Players wanting to play this game/Request a match:
When looking at the journal the first two scenarios immediately struck me as must-plays. Having played both of them now, I will recategorize them as must-never-play-agains. Firstly, I have issue with how SSR3 makes you slog through a rather large rule section to pick out the very few pertinent parts that will apply here. It would've been much better-served listing the specific rules that pertain. As it is I know we played this wrong, as my opponent insisted his Italians break on the pier rather than CR. Well...with my strong upfront defense there was plenty of this. Thankfully I don't think this would've drastically changed any result, as most of the breaking that took place was on the landings.
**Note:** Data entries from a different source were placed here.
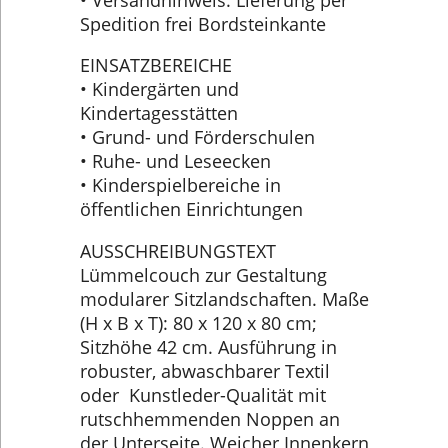
Spedition frei Bordsteinkante
EINSATZBEREICHE
• Kindergärten und
Kindertagesstätten
• Grund- und Förderschulen
• Ruhe- und Leseecken
• Kinderspielbereiche in
öffentlichen Einrichtungen
AUSSCHREIBUNGSTEXT
Lümmelcouch zur Gestaltung
modularer Sitzlandschaften. Maße
(H x B x T): 80 x 120 x 80 cm;
Sitzhöhe 42 cm. Ausführung in
robuster, abwaschbarer Textil
oder Kunstleder-Qualität mit
rutschhemmenden Noppen an
der Unterseite. Weicher Innenkern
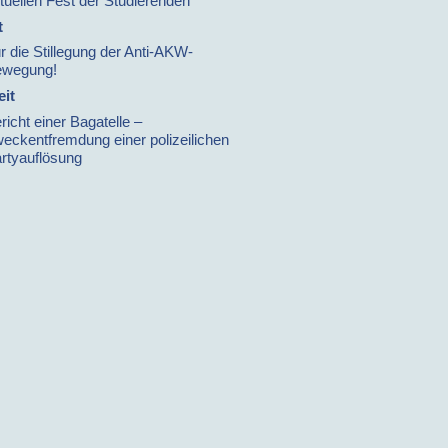
tuellen Fest der Studierenden
t
r die Stillegung der Anti-AKW-
ewegung!
it
richt einer Bagatelle –
eckentfremdung einer polizeilichen
rtyauflösung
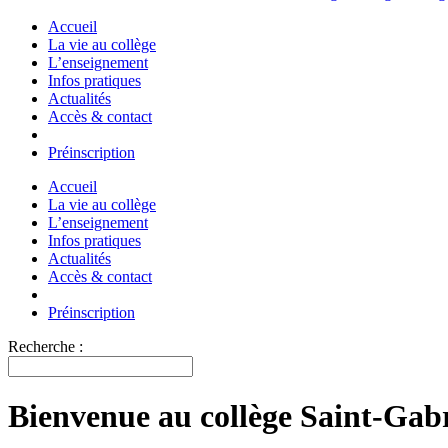
Accueil
La vie au collège
L’enseignement
Infos pratiques
Actualités
Accès & contact
Préinscription
Accueil
La vie au collège
L’enseignement
Infos pratiques
Actualités
Accès & contact
Préinscription
Recherche :
Bienvenue au collège Saint-Gabr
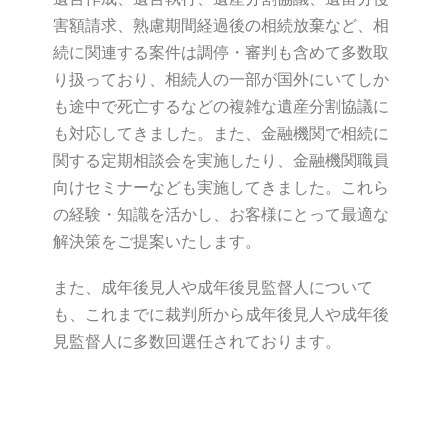
害額請求、熟慮期間経過後の相続放棄など、相
続に関連する案件は調停・審判も含めて多数取
り扱っており、相続人の一部が国外にいてしか
も途中で死亡するなどの複雑な遺産分割協議に
も対応してきました。また、金融機関で相続に
関する定期相談会を実施したり、金融機関職員
向けセミナーなども実施してきました。これら
の経験・知識を活かし、お客様にとって最適な
解決策をご提案いたします。
また、成年後見人や成年後見監督人について
も、これまでに裁判所から成年後見人や成年後
見監督人に多数回選任されております。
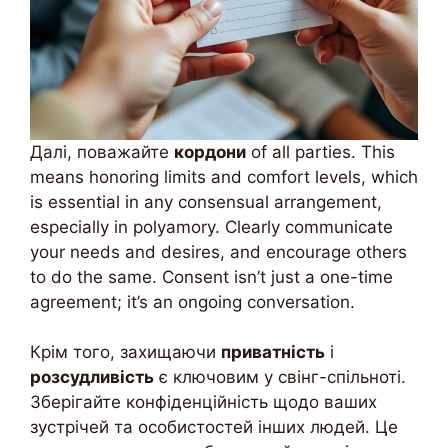
Далі, поважайте
кордони
of all parties. This
means honoring limits and comfort levels, which
is essential in any consensual arrangement,
especially in polyamory. Clearly communicate
your needs and desires, and encourage others
to do the same. Consent isn’t just a one-time
agreement; it’s an ongoing conversation.
Крім того, захищаючи
приватність
і
розсудливість
є ключовим у свінг-спільноті.
Зберігайте конфіденційність щодо ваших
зустрічей та особистостей інших людей. Це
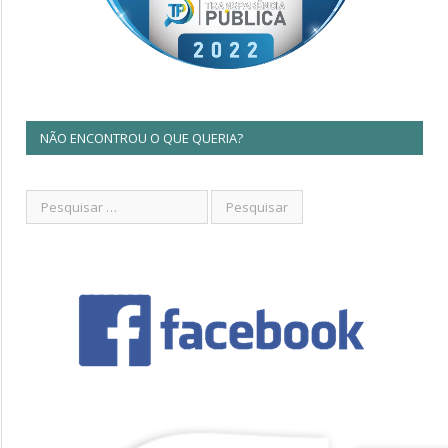
NÃO ENCONTROU O QUE QUERIA?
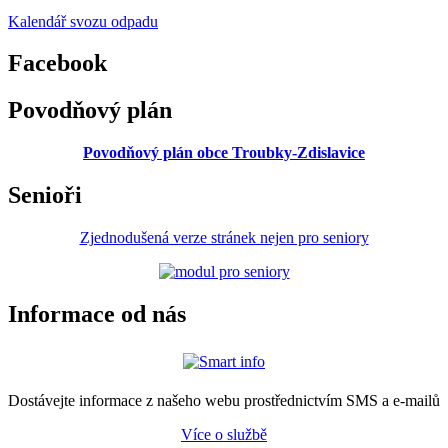
Kalendář svozu odpadu
Facebook
Povodňový plán
Povodňový plán obce Troubky-Zdislavice
Senioři
Zjednodušená verze stránek nejen pro seniory
Informace od nás
Dostávejte informace z našeho webu prostřednictvím SMS a e-mailů
Více o službě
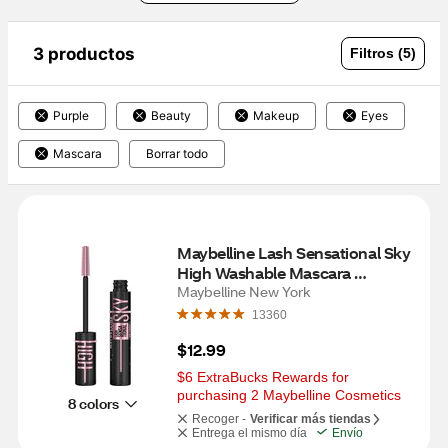
3 productos
Filtros (5)
Purple
Beauty
Makeup
Eyes
Mascara
Borrar todo
Maybelline Lash Sensational Sky 
High Washable Mascara 
Makeup, Cosmic Black, 0.24 fl 
Maybelline New York
OZ
13360
$12.99
$6 ExtraBucks Rewards for 
purchasing 2 Maybelline Cosmetics
8 colors
Recoger -
Verificar más tiendas
Entrega el mismo día
Envío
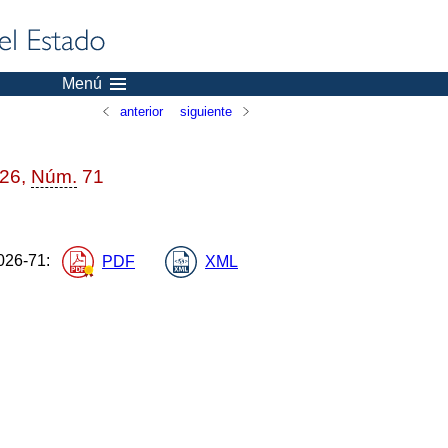
Menú
anterior
siguiente
026,
Núm.
71
26-71
:
PDF
XML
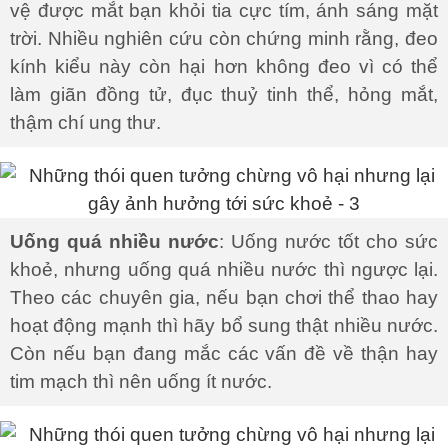
vệ được mắt bạn khỏi tia cực tím, ánh sáng mặt
trời. Nhiều nghiên cứu còn chứng minh rằng, đeo
kính kiểu này còn hại hơn không đeo vì có thể
làm giãn đồng tử, đục thuỷ tinh thể, hỏng mắt,
thậm chí ung thư.
Uống quá nhiều nước
: Uống nước tốt cho sức
khoẻ, nhưng uống quá nhiều nước thì ngược lại.
Theo các chuyên gia, nếu bạn chơi thể thao hay
hoạt động mạnh thì hãy bổ sung thật nhiều nước.
Còn nếu bạn đang mắc các vấn đề về thận hay
tim mạch thì nên uống ít nước.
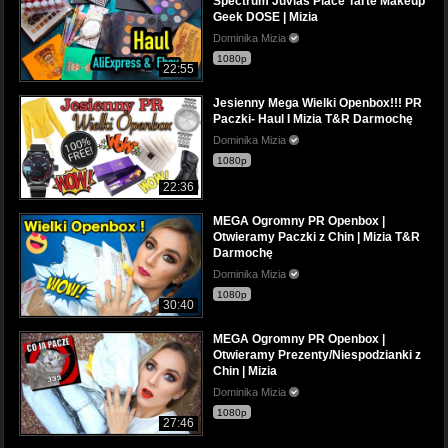
Spectrum Juvias Place Tarte Makeup
Geek DOSE | Mizia
Dominika Mizia
1080p
22:55
Jesienny Mega Wielki Openbox!!! PR
Paczki- Haul I Mizia T&R Darmochę
Dominika Mizia
1080p
22:36
MEGA Ogromny PR Openbox |
Otwieramy Paczki z Chin | Mizia T&R
Darmochę
Dominika Mizia
1080p
30:40
MEGA Ogromny PR Openbox |
Otwieramy Prezenty/Niespodzianki z
Chin | Mizia
Dominika Mizia
1080p
27:46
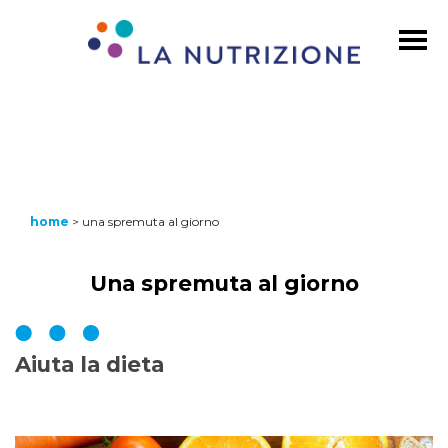
home
>
una spremuta al giorno
Una spremuta al giorno
Aiuta la dieta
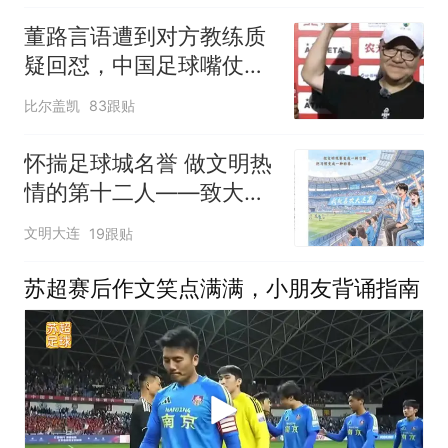
董路言语遭到对方教练质
疑回怼，中国足球嘴仗从
来没输过
比尔盖凯
83跟贴
怀揣足球城名誉 做文明热
情的第十二人——致大连
球迷一封信
文明大连
19跟贴
苏超赛后作文笑点满满，小朋友背诵指南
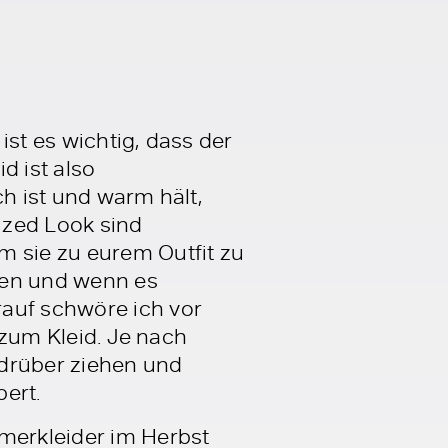
ist es wichtig, dass der
d ist also
ch ist und warm hält,
sized Look sind
m sie zu eurem Outfit zu
ren und wenn es
rauf schwöre ich vor
n zum Kleid. Je nach
 drüber ziehen und
ert.
merkleider im Herbst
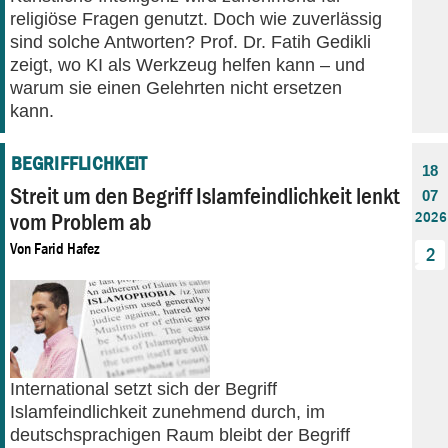
religiöse Fragen genutzt. Doch wie zuverlässig
sind solche Antworten? Prof. Dr. Fatih Gedikli
zeigt, wo KI als Werkzeug helfen kann – und
warum sie einen Gelehrten nicht ersetzen
kann.
BEGRIFFLICHKEIT
18
Streit um den Begriff Islamfeindlichkeit lenkt
07
vom Problem ab
2026
Von
Farid Hafez
2
International setzt sich der Begriff
Islamfeindlichkeit zunehmend durch, im
deutschsprachigen Raum bleibt der Begriff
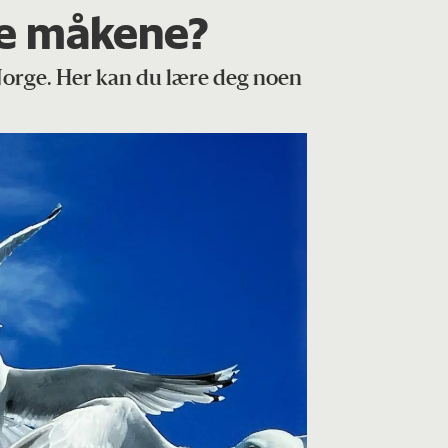
ste måkene?
Norge. Her kan du lære deg noen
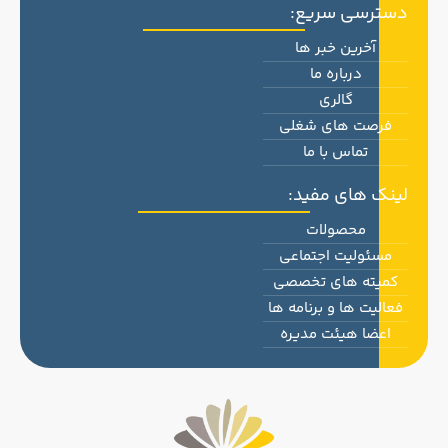
دسترسی سریع:
آخرین خبر ها
درباره ما
گالری
فرصت های شغلی
تماس با ما
لینک های مفید:
محصولات
مسئولیت اجتماعی
کمیته های تخصصی
فعالیت ها و برنامه ها
اعضا هیئت مدیره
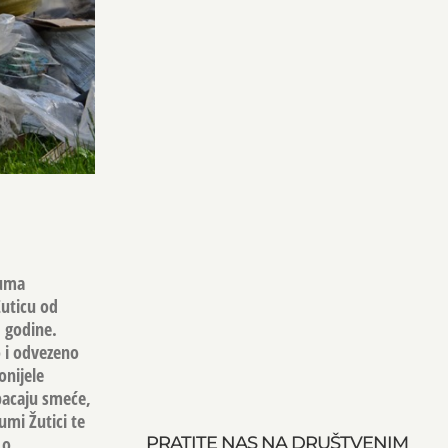
šuma
Žuticu od
. godine.
o i odvezeno
onijele
bacaju smeće,
umi Žutici te
.o.
PRATITE NAS NA DRUŠTVENIM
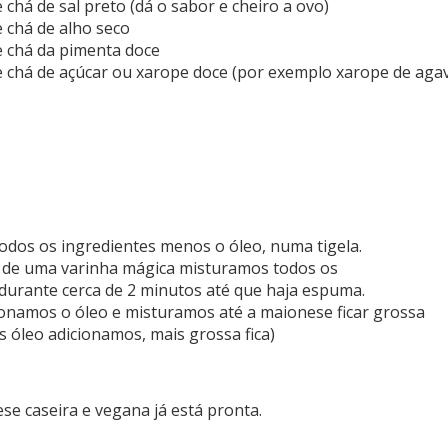
e chá de sal preto (dá o sabor e cheiro a ovo)
e chá de alho seco
e chá da pimenta doce
e chá de açúcar ou xarope doce (por exemplo xarope de aga
odos os ingredientes menos o óleo, numa tigela.
 de uma varinha mágica misturamos todos os
durante cerca de 2 minutos até que haja espuma.
ionamos o óleo e misturamos até a maionese ficar grossa
 óleo adicionamos, mais grossa fica)
ese caseira e vegana já está pronta.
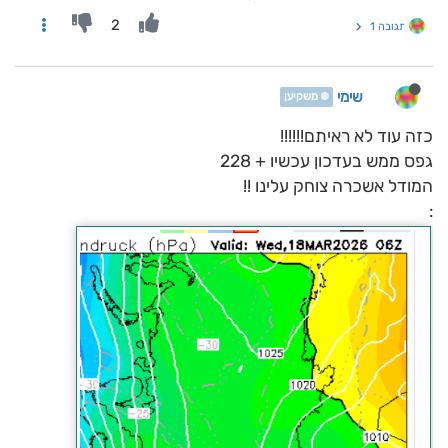
2
תגובה 1
שימי
❄️ משקיען
כזה עוד לא ראיתם!!!!!!
גפס ממש בעדכון עכשיו + 228
המודל אשכרה צוחק עלינו !!
:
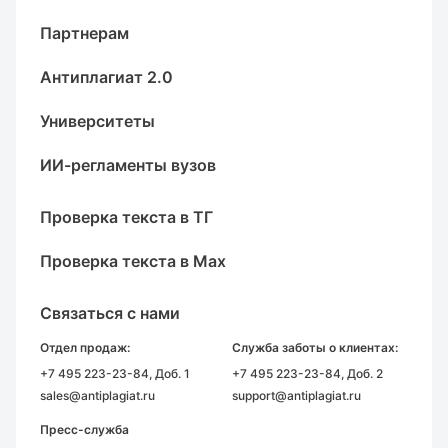
Партнерам
Антиплагиат 2.0
Университеты
ИИ-регламенты вузов
Проверка текста в ТГ
Проверка текста в Max
Связаться с нами
Отдел продаж:
Служба заботы о клиентах:
+7 495 223-23-84
, Доб. 1
+7 495 223-23-84
, Доб. 2
sales@antiplagiat.ru
support@antiplagiat.ru
Пресс-служба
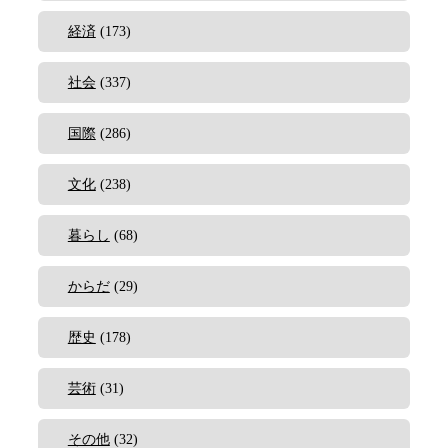
経済
(173)
社会
(337)
国際
(286)
文化
(238)
暮らし
(68)
からだ
(29)
歴史
(178)
芸術
(31)
その他
(32)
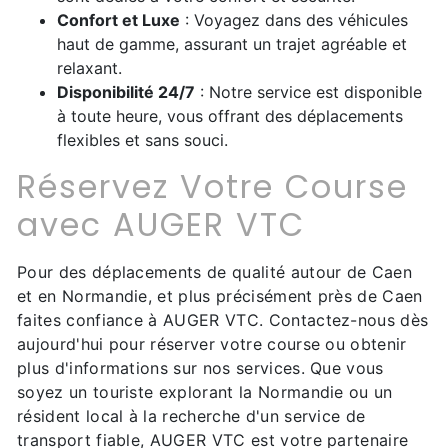
Confort et Luxe
: Voyagez dans des véhicules
haut de gamme, assurant un trajet agréable et
relaxant.
Disponibilité 24/7
: Notre service est disponible
à toute heure, vous offrant des déplacements
flexibles et sans souci.
Réservez Votre Course
avec AUGER VTC
Pour des déplacements de qualité autour de Caen
et en Normandie, et plus précisément près de Caen
faites confiance à AUGER VTC. Contactez-nous dès
aujourd'hui pour réserver votre course ou obtenir
plus d'informations sur nos services. Que vous
soyez un touriste explorant la Normandie ou un
résident local à la recherche d'un service de
transport fiable, AUGER VTC est votre partenaire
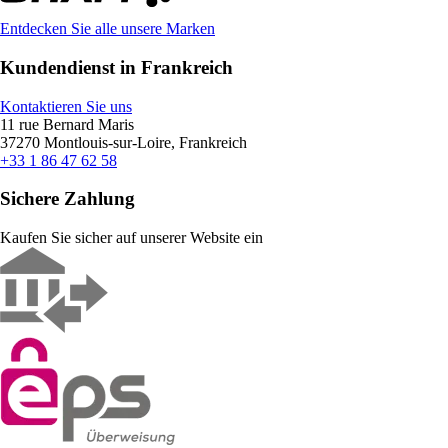
Entdecken Sie alle unsere Marken
Kundendienst in Frankreich
Kontaktieren Sie uns
11 rue Bernard Maris
37270 Montlouis-sur-Loire, Frankreich
+33 1 86 47 62 58
Sichere Zahlung
Kaufen Sie sicher auf unserer Website ein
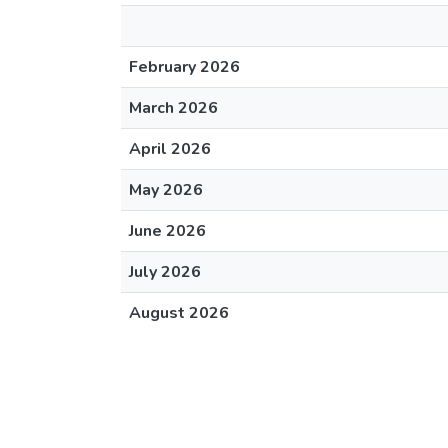
February 2026
March 2026
April 2026
May 2026
June 2026
July 2026
August 2026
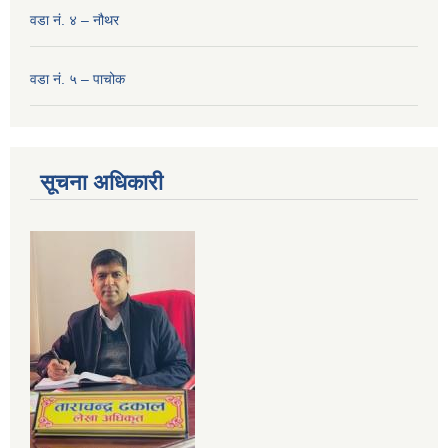
वडा नं. ४ – नौथर
वडा नं. ५ – पाचोक
सूचना अधिकारी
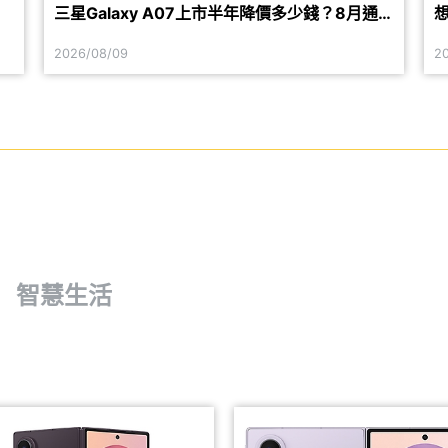
低
三星Galaxy A07上市半年降價多少錢？8月通路
想
最新價格一次看
2026/08/09
2
智慧生活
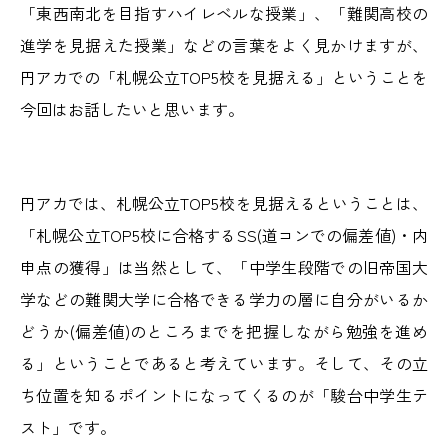
「東西南北を目指すハイレベルな授業」、「難関高校の
進学を見据えた授業」などの言葉をよく見かけますが、
円アカでの「札幌公立TOP5校を見据える」ということを
今回はお話したいと思います。
円アカでは、札幌公立TOP5校を見据えるということは、
「札幌公立TOP5校に合格するSS(道コンでの偏差値)・内
申点の獲得」は当然として、「中学生段階での旧帝国大
学などの難関大学に合格できる学力の層に自分がいるか
どうか(偏差値)のところまでを把握しながら勉強を進め
る」ということであると考えています。そして、その立
ち位置を知るポイントになってくるのが「駿台中学生テ
スト」です。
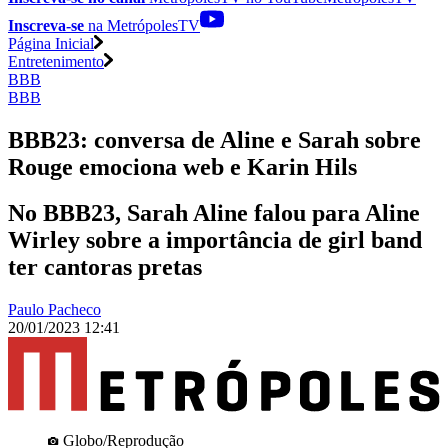
Inscreva-se
na MetrópolesTV
Página Inicial
Entretenimento
BBB
BBB
BBB23: conversa de Aline e Sarah sobre
Rouge emociona web e Karin Hils
No BBB23, Sarah Aline falou para Aline
Wirley sobre a importância de girl band
ter cantoras pretas
Paulo Pacheco
20/01/2023 12:41
Globo/Reprodução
Secondly, the Fog is cumbersome; exceedingly so. And it basically renders all small arms fire useless. Which means that the game will come down to if the two Albanian MGs hold up. If they do, the Italians will have it extremely rough. If they don't, the Albanians don't stand a chance. With B11s you just never know, and this makes this one dicey as hell. But back to my defense. With two buildings adjacent to it, the southern landing would prove impossible for the Italians to crack, as any units that broke would have to rout back onto the pier and kick the severe overstacking limits into effect. There was not a whole lot I could do in the north however, as units that broke off the pier could rout into the adjacent woods. Thankfully he could not get anybody into J2 or K2 to start forcing his way into the factory. And it was then a simple matter of blocking the way with bodies, replacing them with fresh ones every turn as needed, to delay his entry as long as possible. Rather than press the issue as I think was needed, he sent his men on a flanking route along the north to try and get behind me and reach the victory building. But the Fog was just too hindering to movement, and I was easily able to cut most of his men off and then populate the building with my reinforcements. The lifting of the the Fog on Turn 4 obviously completely changed the dynamic, but I was able to anticipate this and resituate my men to better positions. Rather than continue to describe turn after turn of tedium, in the end the Italians were not even able to take the factory, and without any vehicles (and Albanian OBA still in the pocket) there was zero chance of taking the VC building. This one was a completely boring slogfest.
(A) Shane Pask
The fog slowed everything down and massively hindered any firing until it cleared. The MMG in the factory was rolling well but so were the Italian MCs with many pin results (which kept the Albanian sniper busy). Pins were not enough, however, and the MMG was encircled, broken and forced to surrender by the end of turn 3.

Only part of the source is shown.